Closed danielbayley closed 7 years ago
Thank you for the PR, this should help with #12.
I'm wondering if it might be a good idea to use the output from gem environment gemhome
(or gem environment gempath
, but then we'd have to parse and append /bin to each path) as well? On my machine, I get /usr/lib/ruby/gems/2.3.0
for gemdir and /home/ian/.gem/ruby/2.3.0:/usr/lib/ruby/gems/2.3.0
for gempath. Rsense for me is in /home/ian/.gem/ruby/2.3.0
.
Either way, could you add something to the readme telling users to ensure either their GEM_HOME
is set correctly (is this done by tools like rvm
?) or that they've set their correct path in the settings?

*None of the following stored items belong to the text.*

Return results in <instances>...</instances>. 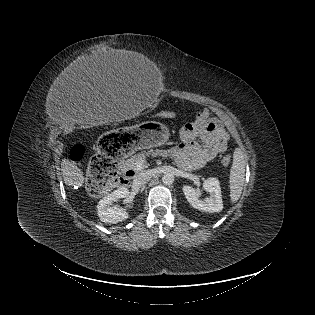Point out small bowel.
Wrapping results in <instances>:
<instances>
[{"instance_id":"1","label":"small bowel","mask_w":315,"mask_h":315,"mask_svg":"<svg viewBox=\"0 0 315 315\" xmlns=\"http://www.w3.org/2000/svg\"><path fill=\"white\" fill-rule=\"evenodd\" d=\"M179 139L171 156L182 169L196 170L226 150L228 136L214 113L205 109L182 126Z\"/></svg>"}]
</instances>
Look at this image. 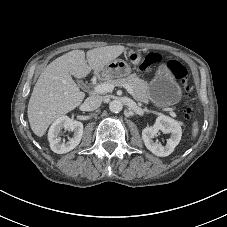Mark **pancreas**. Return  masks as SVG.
<instances>
[{"instance_id": "cf45deb5", "label": "pancreas", "mask_w": 227, "mask_h": 227, "mask_svg": "<svg viewBox=\"0 0 227 227\" xmlns=\"http://www.w3.org/2000/svg\"><path fill=\"white\" fill-rule=\"evenodd\" d=\"M106 82L114 86H122L123 84L129 85L133 90V98L136 101L146 102L148 100V84L140 79L135 73L130 74L124 78L108 79Z\"/></svg>"}]
</instances>
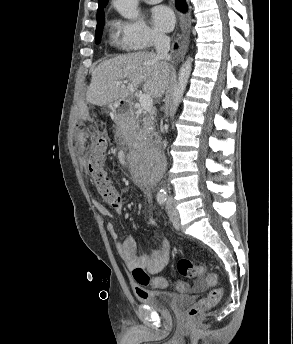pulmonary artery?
<instances>
[{
    "label": "pulmonary artery",
    "instance_id": "e3ab8cb5",
    "mask_svg": "<svg viewBox=\"0 0 293 344\" xmlns=\"http://www.w3.org/2000/svg\"><path fill=\"white\" fill-rule=\"evenodd\" d=\"M144 1L148 4H156V3L161 2L162 0H144Z\"/></svg>",
    "mask_w": 293,
    "mask_h": 344
}]
</instances>
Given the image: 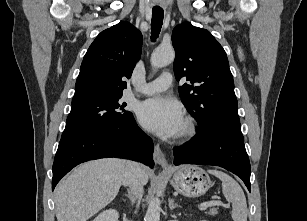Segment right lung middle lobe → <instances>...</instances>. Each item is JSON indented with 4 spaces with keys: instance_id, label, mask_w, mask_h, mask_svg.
I'll use <instances>...</instances> for the list:
<instances>
[{
    "instance_id": "1",
    "label": "right lung middle lobe",
    "mask_w": 307,
    "mask_h": 221,
    "mask_svg": "<svg viewBox=\"0 0 307 221\" xmlns=\"http://www.w3.org/2000/svg\"><path fill=\"white\" fill-rule=\"evenodd\" d=\"M121 96L72 103L61 139L127 119L132 113L124 110Z\"/></svg>"
}]
</instances>
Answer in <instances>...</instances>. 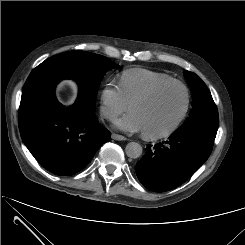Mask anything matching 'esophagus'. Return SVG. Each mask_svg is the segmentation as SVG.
<instances>
[{
	"label": "esophagus",
	"instance_id": "esophagus-1",
	"mask_svg": "<svg viewBox=\"0 0 245 245\" xmlns=\"http://www.w3.org/2000/svg\"><path fill=\"white\" fill-rule=\"evenodd\" d=\"M111 138L114 139V140H118V141L127 140V138L125 136H122V135H119V134H116V133H112L111 134Z\"/></svg>",
	"mask_w": 245,
	"mask_h": 245
}]
</instances>
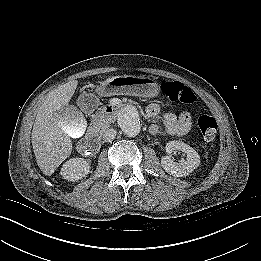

This PR doesn't touch the previous behaviour if the user hasn't explicitly set GEM_HOME
(in which case that is where gems will be installed anyway). Using gem env home
might be the best option though now you mention it…
I think tools like rvm
do set GEM_HOME
as far as I know, but I don't use them.
I'm not sure about needing to document this (especially if using gem env home
) as it should just work.
Default macOS/X Ruby env is:
> gem env home
/Library/Ruby/Gems/2.0.0
> gem env path
~/.gem/ruby/2.0.0:/Library/Ruby/Gems/2.0.0:/System/Library/Frameworks/Ruby.framework/Versions/2.0/usr/lib/ruby/gems/2.0.0
Although personally, I set GEM_HOME
to /usr/local/lib/ruby
to avoid problems with sudo
and avoid dumping yet more crap in my HOME
folder…
There are also PATH
and which rsense
approaches just to make it even more complex…
OK sounds good, I'll go ahead and merge this now and release later today.